We’ve come a long way since The Waltons.
Pushing its agenda via the big screen, Hollywood gave us The Kids Are All Right. The plot revolves around a lesbian couple with two teenage children who seek out their biological father, referred to as “sperm donor” by the moms. The title really says it all. We’re supposed to believe that everything’s hunky dory in this non-traditional family.
Unfortunately, the facts don’t support that fiction. Hicks cites a report called My Daddy’s Name is Donor: A New Study of Young Adults Conceived through Sperm Donation, which found that such kids “fare worse … on important outcomes such as depression, delinquency, and substance abuse.”

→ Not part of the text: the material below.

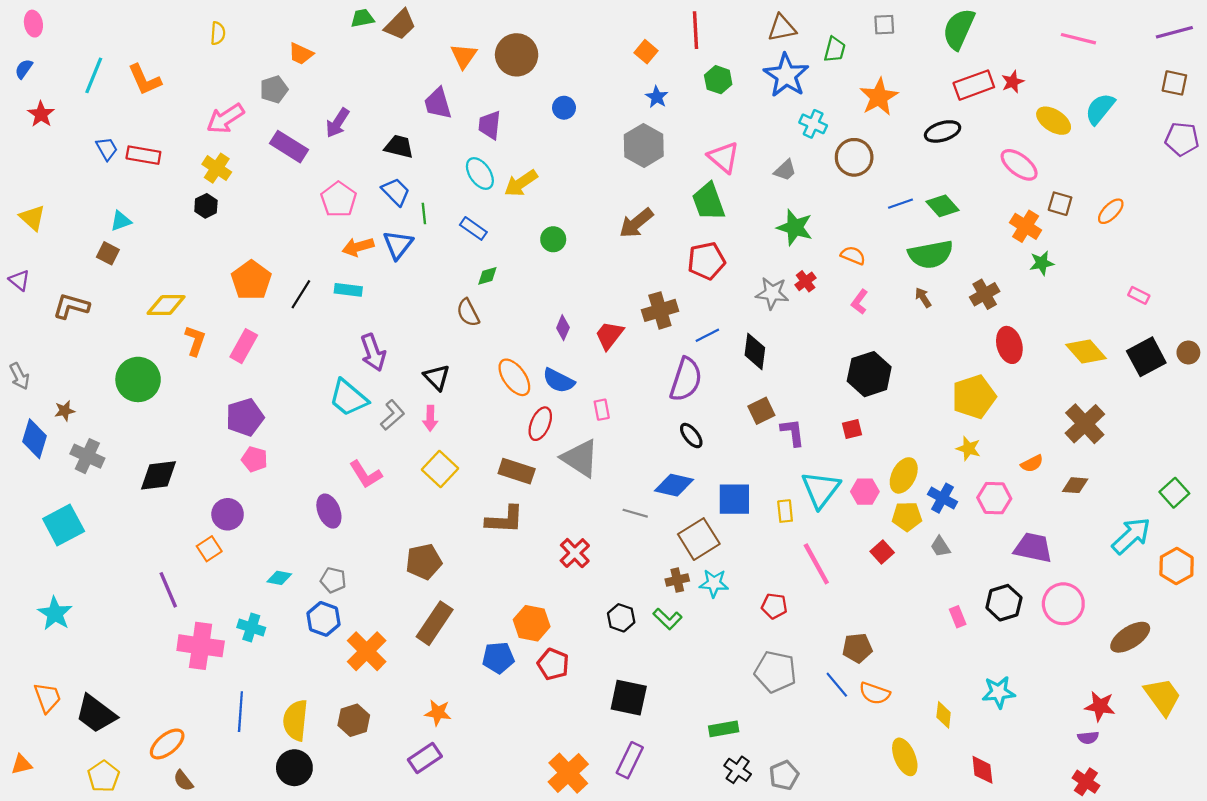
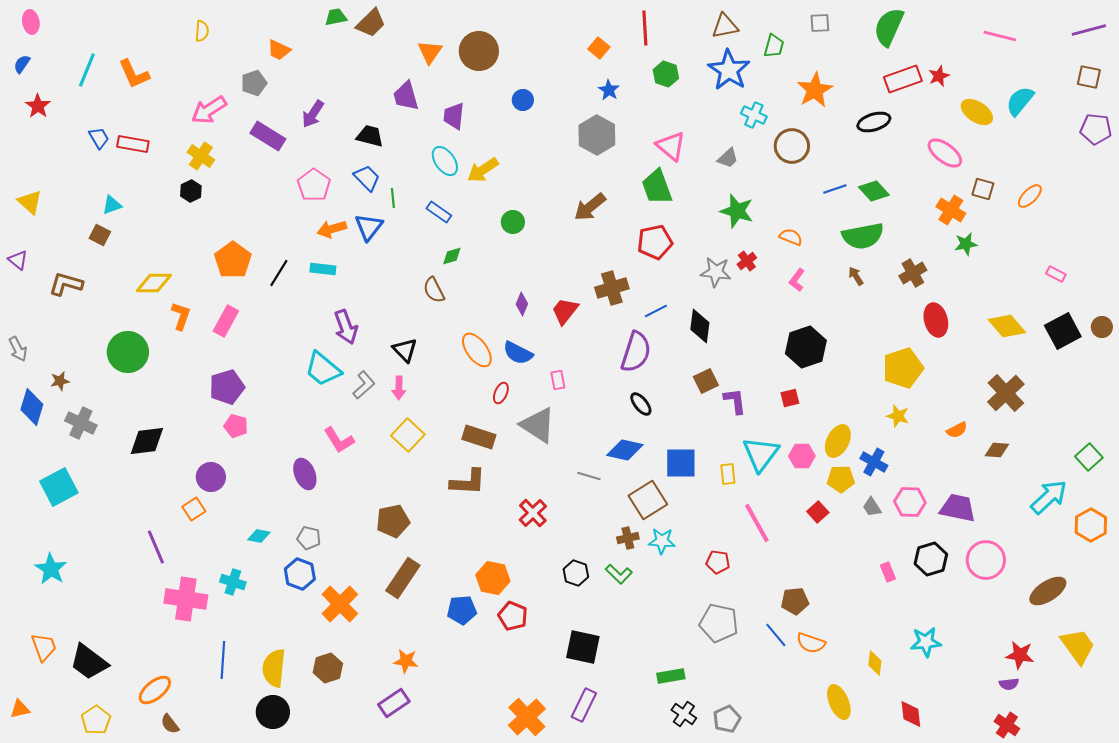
red ellipse: (540, 424) -> (501, 393), size x0.7
pink hexagon: (994, 498) -> (910, 502), moved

The study also found that donor-conceived children have serious concerns about the whole concept of donor conception. In addition, two-thirds of them agreed with the statement, “My sperm donor is half of who I am.” Nearly half expressed being upset that money played a role in their conception, and fear being attracted to someone to whom they might be related.
A discussion of current media pushing an agenda would be incomplete without mentioning the phenomenon called Glee. Ryan Murphy is the creator and director of the Fox hit in which storylines often revolve around gay and bisexual characters. Hicks writes that Murphy “is an outspoken gay activist who uses his creative platform to question the concept of heternormativity in storylines about teens.”
In fact, GLAAD (the Gay Lesbian Alliance Against Defamation) tracks the representation of gays and lesbians on television. In 2008, a total of 22 series on ABC, NBC, CBS, FOX and CW featured 35 LGBT characters. That’s a record.
The Kool-Aid is free and it’s being handed out by the gallon. More in my next column on how to staunch the flow.